As a childfree employee, I guess the best I can ask for is to be afforded the same lenience that parents are. I want to have the option to come in two hours late because 9 a.m. on a Tuesday was the only time my doctor could see me, and I don’t want to be penalized for it if my coworker wasn’t penalized for showing up two hours late because there was a delayed opening at school. Or, conversely, I want parents to have to use their owed time (like vacation, sick time, and personal days, if such things exist in a particular workplace) for all of those various little forty-five minute, two hour, or full-shift spots, and if I don’t have an hour or two at a time deducted for kid-related reasons, well, then, I still get to use all of my paltry vacation time on a vacation, and maybe my coworker who’s a parent can’t, because they’ve used that time in other ways. I don’t know what the answer is, or if there’s any way to make employers realize that all employees have lives, and that extending special treatment to some employees and not to others creates conflict and resentment where none should exist.


(Author’s note: I know that these types of posts often spark some fairly heated debates, and that parenting and Mommy War posts are notorious elsewhere for getting out of hand in the comments, but I’ll ask that everyone remain respectful of one another, and keep our commenting guidelines in mind. I know that our community is better than petty squabbles and cheap shots in the comments.)

22 replies on “Childfree in the Workplace: the Forgotten Front of the Mommy Wars”

I agree with GwenBear. People need to expand their view of “family”. I am a child-free person in the workplace. I am working towards (and applying for) supervisor positions. Currently I have on my staff a man with two daughters whose wife is severely ill, and a woman whose former father-in-law is deathly ill. How do you say “no, you can’t go“to be with these loved ones? As a child-free person I think I could be the most democratic about it, for sure.
Mona Se Queda, however, had a great view point from the child’s point of view, which can make this a very hard argument. How, exactly, do you enforce the argument that equal time is needed for all employees when you hear from the children of some of those employees? ANSWER: you have to make the non-verbal arguments just as valid. These people chose to have children, just like you chose to go back to school or chose to have pets. A responsibility is a responsibility, and no responsibility is more important than the rest.
I hope that my future employees say I’m fair and balanced. I want to be just as supportive of those who lost a cat as those who have a sick child. In the mean time, I want everyone to know that they are accountable for their own time.

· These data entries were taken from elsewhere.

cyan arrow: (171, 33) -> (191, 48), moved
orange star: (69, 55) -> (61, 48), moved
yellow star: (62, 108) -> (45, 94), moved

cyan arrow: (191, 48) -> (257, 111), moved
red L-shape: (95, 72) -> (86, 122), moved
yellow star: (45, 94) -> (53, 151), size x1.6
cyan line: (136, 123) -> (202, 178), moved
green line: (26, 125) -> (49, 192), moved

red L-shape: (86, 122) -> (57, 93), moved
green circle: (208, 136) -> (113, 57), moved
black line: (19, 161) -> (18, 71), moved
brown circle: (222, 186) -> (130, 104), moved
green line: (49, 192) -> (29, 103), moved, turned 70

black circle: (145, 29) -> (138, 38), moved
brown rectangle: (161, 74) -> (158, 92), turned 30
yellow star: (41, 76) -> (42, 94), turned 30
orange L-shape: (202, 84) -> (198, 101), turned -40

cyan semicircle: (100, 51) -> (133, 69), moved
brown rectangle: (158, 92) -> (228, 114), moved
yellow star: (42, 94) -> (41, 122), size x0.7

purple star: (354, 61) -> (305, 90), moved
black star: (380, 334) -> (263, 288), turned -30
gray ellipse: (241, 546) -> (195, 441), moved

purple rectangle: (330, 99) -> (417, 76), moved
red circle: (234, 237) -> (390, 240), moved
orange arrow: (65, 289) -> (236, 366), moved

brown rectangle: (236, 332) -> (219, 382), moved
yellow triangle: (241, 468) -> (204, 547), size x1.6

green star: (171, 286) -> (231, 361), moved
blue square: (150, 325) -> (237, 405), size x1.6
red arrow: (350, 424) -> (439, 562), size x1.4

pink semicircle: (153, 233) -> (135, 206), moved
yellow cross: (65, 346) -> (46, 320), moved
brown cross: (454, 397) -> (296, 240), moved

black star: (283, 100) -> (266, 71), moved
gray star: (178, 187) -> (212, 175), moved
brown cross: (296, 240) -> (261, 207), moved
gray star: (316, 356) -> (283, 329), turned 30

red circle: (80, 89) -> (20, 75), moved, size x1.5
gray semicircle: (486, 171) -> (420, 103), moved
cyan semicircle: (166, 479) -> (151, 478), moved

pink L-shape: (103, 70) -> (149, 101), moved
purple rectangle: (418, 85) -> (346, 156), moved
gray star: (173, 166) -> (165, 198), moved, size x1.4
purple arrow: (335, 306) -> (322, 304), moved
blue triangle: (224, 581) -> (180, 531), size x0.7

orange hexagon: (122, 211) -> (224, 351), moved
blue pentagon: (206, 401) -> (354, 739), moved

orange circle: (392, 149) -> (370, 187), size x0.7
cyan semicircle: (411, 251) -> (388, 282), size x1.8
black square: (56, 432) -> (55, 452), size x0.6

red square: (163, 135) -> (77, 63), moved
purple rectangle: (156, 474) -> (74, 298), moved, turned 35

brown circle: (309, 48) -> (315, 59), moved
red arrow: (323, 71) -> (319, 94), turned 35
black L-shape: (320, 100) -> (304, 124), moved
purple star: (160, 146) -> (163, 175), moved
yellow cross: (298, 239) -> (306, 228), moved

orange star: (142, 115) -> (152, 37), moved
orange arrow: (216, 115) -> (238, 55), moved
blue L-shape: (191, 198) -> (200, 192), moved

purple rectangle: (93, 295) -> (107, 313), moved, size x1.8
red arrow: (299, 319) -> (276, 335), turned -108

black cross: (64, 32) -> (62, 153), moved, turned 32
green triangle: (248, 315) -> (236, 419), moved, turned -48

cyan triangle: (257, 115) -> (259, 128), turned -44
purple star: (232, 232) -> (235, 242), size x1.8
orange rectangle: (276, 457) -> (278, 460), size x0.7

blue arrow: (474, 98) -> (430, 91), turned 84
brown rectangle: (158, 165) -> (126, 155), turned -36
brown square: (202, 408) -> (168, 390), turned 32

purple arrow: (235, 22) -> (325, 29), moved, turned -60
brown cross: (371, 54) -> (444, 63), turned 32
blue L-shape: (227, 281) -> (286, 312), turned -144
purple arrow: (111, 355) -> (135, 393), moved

I’m actually de-lurking to comment on this, because this is something that I’ve just started thinking about (but will be dealing with for the rest of my life, as I don’t plan on having kids.) I don’t work in an area that requires coverage, so I don’t have any insight into that, beyond that I agree with the idea of “owed time” being used for all absences, including child-related ones, and the need some commenters have brought up for better childcare options for working parents. Because I certainly have nothing against parents, and I understand that children bring a whole different level of needs/emergencies/sicknesses etc.

But what really irks me about this issue is that children are seen as a “real” excuse and a “real” family, but somehow my parents/brothers/dog (that I don’t yet have, but will someday!) are not a legitimate family. My parents and brothers mean the WORLD to me, and it really bugs me that if I were to ask for time off to go to something important to them, it would be treated with less respect than if I were asking time off to go see my child in a school play or soccer game. Family is so much broader than just children/nuclear family.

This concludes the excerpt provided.